Source records
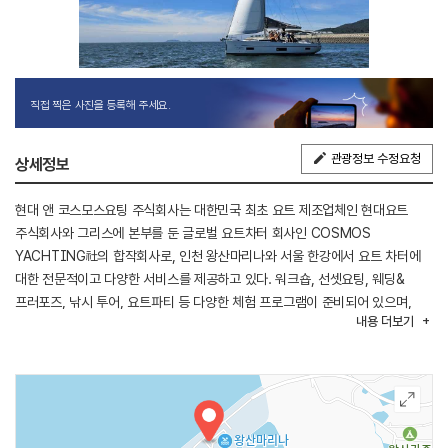
직접 찍은 사진을 등록해 주세요.
관광정보 수정요청
상세정보
현대 앤 코스모스요팅 주식회사는 대한민국 최초 요트 제조업체인 현대요트
주식회사와 그리스에 본부를 둔 글로벌 요트차터 회사인 COSMOS
YACHTING社의 합작회사로, 인천 왕산마리나와 서울 한강에서 요트 차터에
대한 전문적이고 다양한 서비스를 제공하고 있다. 워크숍, 선셋요팅, 웨딩&
프러포즈, 낚시 투어, 요트파티 등 다양한 체험 프로그램이 준비되어 있으며,
내용
더보기
2021년도 인천관광공사의 웰니스 관광지로 선정되어 국내 최초이자 유일한
해양 치유 프로그램인 요트 니드라(이완 명상)를 개발 및 운영하고 있다. 또한
2023년도 한국관광공사 웰니스 관광지로 추가 선정되어 지속적으로 웰니스
프로그램을 확대 개발하고 있다.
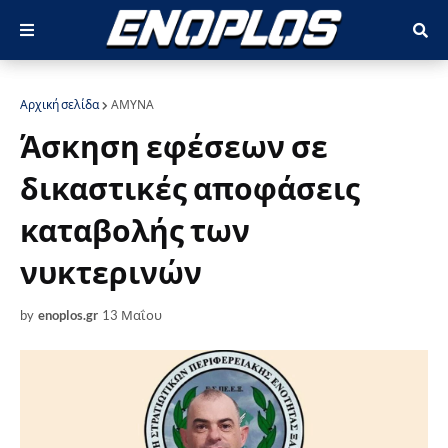
Αρχική σελίδα
ΑΜΥΝΑ
Άσκηση εφέσεων σε
δικαστικές αποφάσεις
καταβολής των
νυκτερινών
by
enoplos.gr
13 Μαΐου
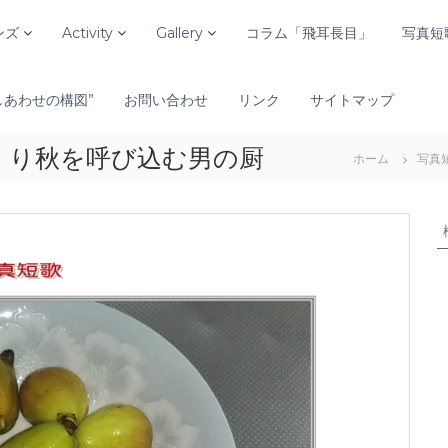
ンズ
Activity
Gallery
コラム「飛耳長目」
写真短
しあわせの構図”
お問い合わせ
リンク
サイトマップ
くり秋を呼び込む男の厨
ホーム
写真
:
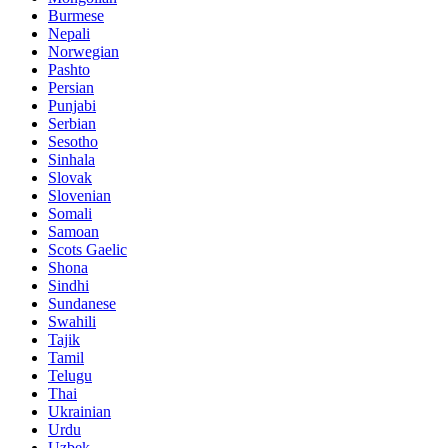
Burmese
Nepali
Norwegian
Pashto
Persian
Punjabi
Serbian
Sesotho
Sinhala
Slovak
Slovenian
Somali
Samoan
Scots Gaelic
Shona
Sindhi
Sundanese
Swahili
Tajik
Tamil
Telugu
Thai
Ukrainian
Urdu
Uzbek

-- ABOUT THIS EXERCISE --
Give back every entry word for word, and drop the pictures as you go.

-- WRITTEN REPLY --
직접 찍은 사진을 등록해 주세요.
관광정보 수정요청
상세정보
현대 앤 코스모스요팅 주식회사는 대한민국 최초 요트 제조업체인 현대요트
주식회사와 그리스에 본부를 둔 글로벌 요트차터 회사인 COSMOS
YACHTING社의 합작회사로, 인천 왕산마리나와 서울 한강에서 요트 차터에
대한 전문적이고 다양한 서비스를 제공하고 있다. 워크숍, 선셋요팅, 웨딩&
프러포즈, 낚시 투어, 요트파티 등 다양한 체험 프로그램이 준비되어 있으며,
내용
더보기
2021년도 인천관광공사의 웰니스 관광지로 선정되어 국내 최초이자 유일한
해양 치유 프로그램인 요트 니드라(이완 명상)를 개발 및 운영하고 있다. 또한
2023년도 한국관광공사 웰니스 관광지로 추가 선정되어 지속적으로 웰니스
프로그램을 확대 개발하고 있다.
Αρχική σελίδα
ΑΜΥΝΑ
Άσκηση εφέσεων σε
δικαστικές αποφάσεις
καταβολής των
νυκτερινών
by
enoplos.gr
13 Μαΐου
ンズ
Activity
Gallery
コラム「飛耳長目」
写真短
しあわせの構図”
お問い合わせ
リンク
サイトマップ
くり秋を呼び込む男の厨
ホーム
写真
:
Burmese
Nepali
Norwegian
Pashto
Persian
Punjabi
Serbian
Sesotho
Sinhala
Slovak
Slovenian
Somali
Samoan
Scots Gaelic
Shona
Sindhi
Sundanese
Swahili
Tajik
Tamil
Telugu
Thai
Ukrainian
Urdu
Uzbek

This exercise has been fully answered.